Could you filter the records below and keep only the lines with the word "Substrate"?

──────── ENTRIES PROVIDED

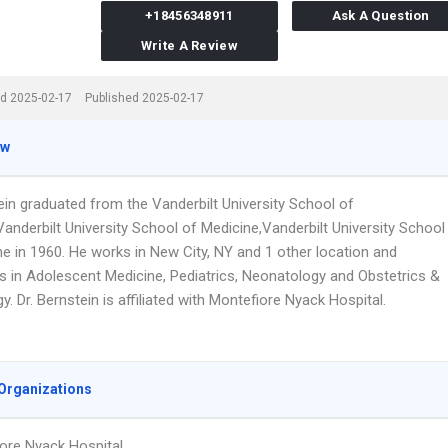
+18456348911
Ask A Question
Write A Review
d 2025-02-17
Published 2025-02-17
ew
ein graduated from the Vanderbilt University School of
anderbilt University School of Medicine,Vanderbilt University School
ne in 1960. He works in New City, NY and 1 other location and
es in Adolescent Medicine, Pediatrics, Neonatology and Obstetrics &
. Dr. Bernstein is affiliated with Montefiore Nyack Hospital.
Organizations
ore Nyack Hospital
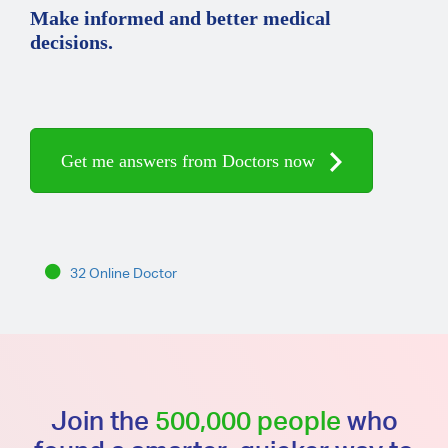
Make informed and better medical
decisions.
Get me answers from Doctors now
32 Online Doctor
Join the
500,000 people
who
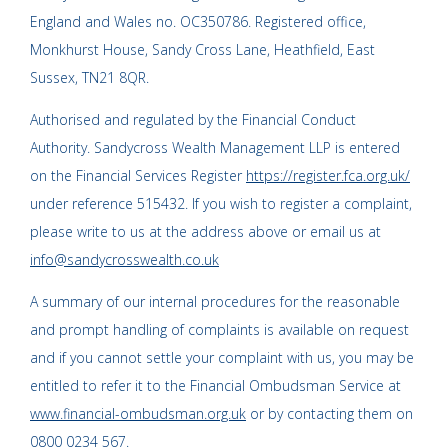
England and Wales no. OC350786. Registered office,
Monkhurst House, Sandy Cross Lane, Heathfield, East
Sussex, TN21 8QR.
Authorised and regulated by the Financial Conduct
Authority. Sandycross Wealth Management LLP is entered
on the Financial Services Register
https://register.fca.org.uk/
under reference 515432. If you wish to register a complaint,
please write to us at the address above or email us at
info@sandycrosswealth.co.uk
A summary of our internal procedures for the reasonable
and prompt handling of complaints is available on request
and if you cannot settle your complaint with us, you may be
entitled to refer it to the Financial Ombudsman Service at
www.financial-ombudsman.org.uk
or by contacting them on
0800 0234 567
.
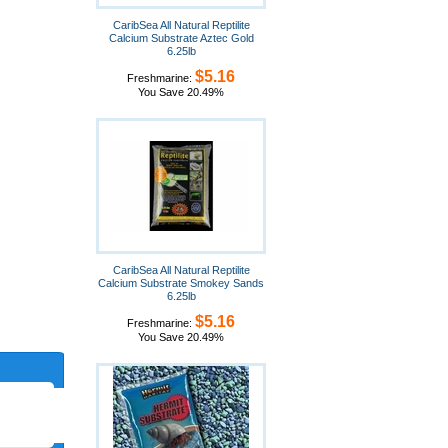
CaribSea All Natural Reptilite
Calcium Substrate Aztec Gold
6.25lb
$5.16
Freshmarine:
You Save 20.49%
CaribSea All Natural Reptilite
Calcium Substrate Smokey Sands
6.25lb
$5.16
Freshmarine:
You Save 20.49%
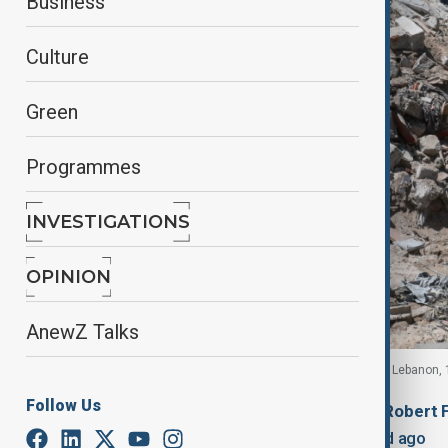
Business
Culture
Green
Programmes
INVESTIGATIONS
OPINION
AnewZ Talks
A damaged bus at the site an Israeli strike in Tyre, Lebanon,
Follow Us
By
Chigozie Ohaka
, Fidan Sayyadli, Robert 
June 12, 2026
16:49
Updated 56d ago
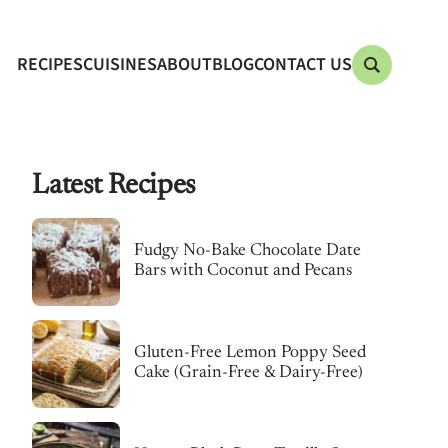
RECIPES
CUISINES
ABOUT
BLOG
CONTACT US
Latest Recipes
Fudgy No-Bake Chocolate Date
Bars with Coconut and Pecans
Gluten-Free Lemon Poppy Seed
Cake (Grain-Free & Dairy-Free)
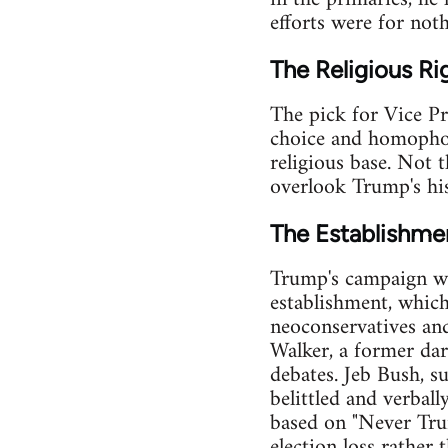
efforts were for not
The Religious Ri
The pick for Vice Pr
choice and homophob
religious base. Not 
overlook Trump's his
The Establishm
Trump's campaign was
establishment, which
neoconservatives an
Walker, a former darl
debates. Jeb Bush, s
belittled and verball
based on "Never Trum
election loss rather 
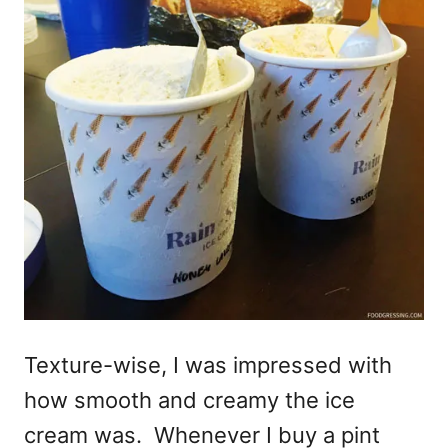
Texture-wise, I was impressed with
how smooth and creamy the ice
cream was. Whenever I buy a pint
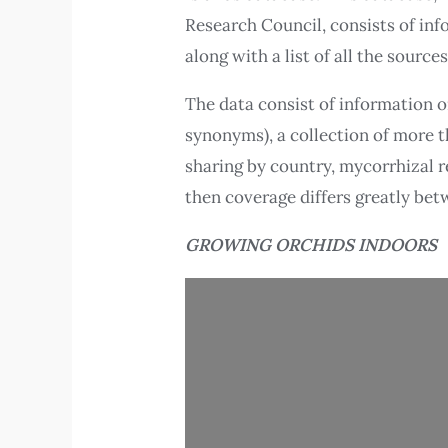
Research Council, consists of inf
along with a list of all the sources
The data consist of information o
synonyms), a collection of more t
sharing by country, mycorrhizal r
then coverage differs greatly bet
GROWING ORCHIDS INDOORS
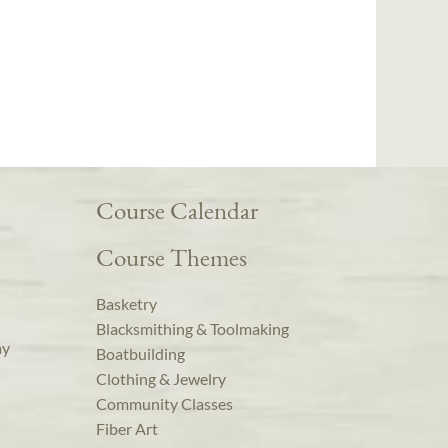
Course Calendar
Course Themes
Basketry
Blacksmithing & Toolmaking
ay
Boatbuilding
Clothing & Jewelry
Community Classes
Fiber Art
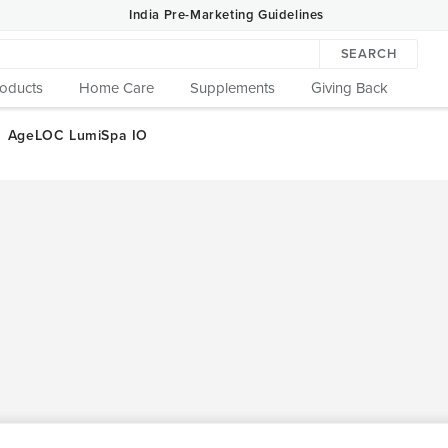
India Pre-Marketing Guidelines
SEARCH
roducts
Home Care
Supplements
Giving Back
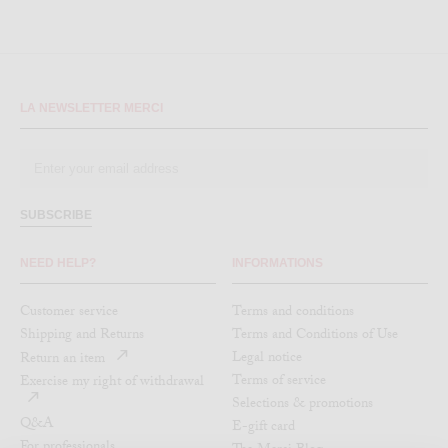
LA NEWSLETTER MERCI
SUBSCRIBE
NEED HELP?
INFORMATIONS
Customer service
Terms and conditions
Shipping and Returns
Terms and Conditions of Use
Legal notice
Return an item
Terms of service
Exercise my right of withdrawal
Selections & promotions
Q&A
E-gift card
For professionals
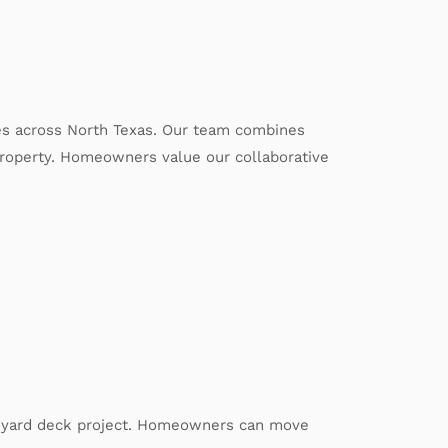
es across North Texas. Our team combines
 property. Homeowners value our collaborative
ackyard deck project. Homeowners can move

────────────────

RESULT FOR THIS TASK
Calcium Substrate Aztec Gold
Calcium Substrate Smokey Sands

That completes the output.